Cependant, elle a ajouté ses effets négatifs
aux effets négatifs de la période 1944-1945.
Militairement, malgré la «défaite en six
semaines», nous n'étions pas anéantis.
Le prestige de notre difficile et héroïque victoire
de 14-18 restait grand, les terribles pertes humaines qu'elle
nous avait infligées pouvaient servir d'excuse à
la «défaite en six semaines».
Un bon mot assez cruel circulait alors dans les familles
françaises : «les Anciens combattants de 14-18
saluent les anciens combattus de 39-40».
Mais le sursaut inattendu et inespéré de la
natalité française à partir de 1940 corrigeait
bien vite les mauvaises conséquences des classes creuses
qui sont allées au casse-pipe en juin 40 (je rappelle
que la classe 39-40 était LA MOITIÉ de celle
de 14...).
Malgré Dien-Bien-Phu (où l'on oublie que nos
soldats se sont couverts d'héroïsme dingue), nous
avions derrière nous la magnifique campagne d'Italie
de Juin, avec l'Armée d'Afrique. Nos officiers avaient
appris les règles de la guerre psychologique en Indochine.
Combien de fois les américains, après notre
départ d'Indochine, n'ont-ils pas regretté le
savoir-faire de nos soldats !
Et en Algérie, c'est un fait que Challe avait cassé
les reins à l'ALN et au FLN. Il les avait vaincus,
d'ailleurs de Gaulle y tenait. C'est une de ses bizarreries
: il a tenu à donner l'Algérie aux assassins
du FLN, mais seulement après leur avoir bien cassé
la gueule militairement, pour qu'ils lui doivent tout... passons...
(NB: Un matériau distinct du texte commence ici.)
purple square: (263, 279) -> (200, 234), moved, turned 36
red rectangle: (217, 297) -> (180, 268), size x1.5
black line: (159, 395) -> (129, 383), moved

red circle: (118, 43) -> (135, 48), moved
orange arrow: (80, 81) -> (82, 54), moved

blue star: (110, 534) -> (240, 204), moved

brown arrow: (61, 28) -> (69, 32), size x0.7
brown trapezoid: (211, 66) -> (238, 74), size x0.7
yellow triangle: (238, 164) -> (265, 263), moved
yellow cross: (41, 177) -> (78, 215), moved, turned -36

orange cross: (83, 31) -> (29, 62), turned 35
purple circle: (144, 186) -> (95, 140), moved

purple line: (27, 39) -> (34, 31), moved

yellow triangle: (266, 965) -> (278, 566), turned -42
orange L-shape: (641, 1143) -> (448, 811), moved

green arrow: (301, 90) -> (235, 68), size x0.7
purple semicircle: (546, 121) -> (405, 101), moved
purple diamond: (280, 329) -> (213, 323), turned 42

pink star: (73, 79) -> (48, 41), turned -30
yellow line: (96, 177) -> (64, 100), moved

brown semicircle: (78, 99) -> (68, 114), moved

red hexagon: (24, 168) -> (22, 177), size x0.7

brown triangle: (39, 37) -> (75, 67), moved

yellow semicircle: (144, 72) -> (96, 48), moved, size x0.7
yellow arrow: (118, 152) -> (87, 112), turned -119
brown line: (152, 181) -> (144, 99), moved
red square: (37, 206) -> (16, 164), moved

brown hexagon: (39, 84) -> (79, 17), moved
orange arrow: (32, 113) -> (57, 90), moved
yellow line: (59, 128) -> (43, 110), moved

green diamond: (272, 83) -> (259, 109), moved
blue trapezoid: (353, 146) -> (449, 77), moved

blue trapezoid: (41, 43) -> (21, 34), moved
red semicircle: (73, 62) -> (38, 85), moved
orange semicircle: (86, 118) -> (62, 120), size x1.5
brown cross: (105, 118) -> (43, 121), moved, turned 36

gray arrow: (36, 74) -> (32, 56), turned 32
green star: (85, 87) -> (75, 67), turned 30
L'affaire Si Salah est dans toutes les (bonnes) mémoires...
Ce qui a fait le plus de mal à la France dans l'abandon
de l'Algérie (en dehors des inconvénients que
j'ai maintes fois exposés), c'est que ça a durablement
cassé et démoralisé l'Armée française.
Bien plus pernicieusement et bien plus gravement, à
mes yeux, que la «défaite en six semaines»,
cette dernière n'ayant pas atteint le moral en profondeur
(cf. l'Armée d'Afrique et l'héroïsme des
soldats de Messmer à Bir-Hakeim).
L'abandon de l'Algérie a superposé une seconde
guerre civile franco-française à celle apparue
en 1944-45. Les deux ont couvé et ont failli mourir
entre 1963 et 1972. A l'occasion de la crise économique,
elles ont reflambé d'abord en incubant sournoisement,
puis au grand jour, et tout récemment, elles viennent
de faire leur jonction catastrophique !
CONCLUSION PROVISOIRE
Je pense que la gravité de la situation actuelle est
le produit combiné des venins inoculés en 1944-45,
puis en 1962-63, potentialisés par la crise économique
de 1973, puis de 1979-80 (cette dernière ayant eu pour
conséquence catastrophique de faire revenir les socialocommunistes
au pouvoir en 1981).
Il resterait donc à examiner les dessous de cette
crise économique de 1972-73 sans laquelle les deux
venins ci-dessus n'auraient sans doute pas suffi à
nous anéantir comme nous le sommes aujourd'hui.